In a parallel world, people’s souls appear in the form of an animal friend, the so called “daemons”. The world is ruled by the Magisterium, a dogmatic institution that tells people how they should live and what is forbidden. The 12-year old girl Lyra lives with her “daemon” as an orphan in the Jordan College in Oxford. Her uncle, Lord Asriel, plans an expedition to the Arctic to research the phenomenon of the “Dust” that can apparently enable journeys to parallel worlds. The mysterious Mrs. Coulter shows up, whose “daemon” is a monkey. Lyra, after receiving a magical golden compass, travels with a ship north to the Scandinavia. She gets accompanied by Texan Lee Scoresby and talking polar bear Iorek Byrnison, whom she helped to find his hidden armor. Once on the icy Arctic, she gets captured but frees herself and her friend Roger. Together they fly to free Asriel.

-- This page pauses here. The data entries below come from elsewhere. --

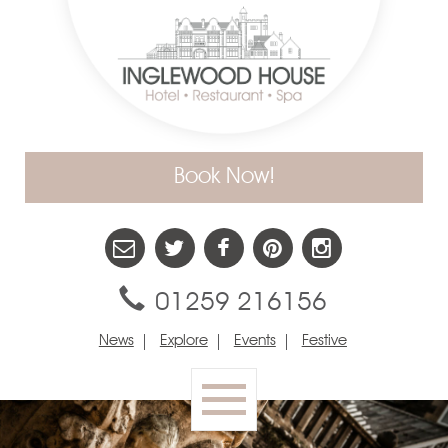
Book Now!
01259 216156
News
Explore
Events
Festive
Toggle
navigation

“The Golden Compass”, the movie adaptation of Phillip Pullman’s book “Northern Lights”, the first of “His Dark Materials” literature trilogy, is another classic example of how a good director, like Chris Weitz, cannot make a great film if the studio bosses interfere and always take over the control during the final cut to make it more “family friendly” and “accessible”. As a result, the film had a mild box office result which ultimately toppled all ideas of a future movie trilogy. And then again, you can’t adapt a controversial book and turn it into a family friendly film by dropping all the controversial parts out – either you are consistent with it or you should not even touch the material in the first place. Even though the story is all over the place – the 12-year old girl Lyra travels from Oxford to the Arctic, meets a talking polar bear and witches - chaotic and bizarre, it still has some sparks of sharp observation, much more than the “Harry Potter” series, thanks to the basic premise that speaks about the organization, the shady Magisterium, that pretty much tells people how to live, how to act and what is forbidden, acting as agents for the higher being, “the Authority”.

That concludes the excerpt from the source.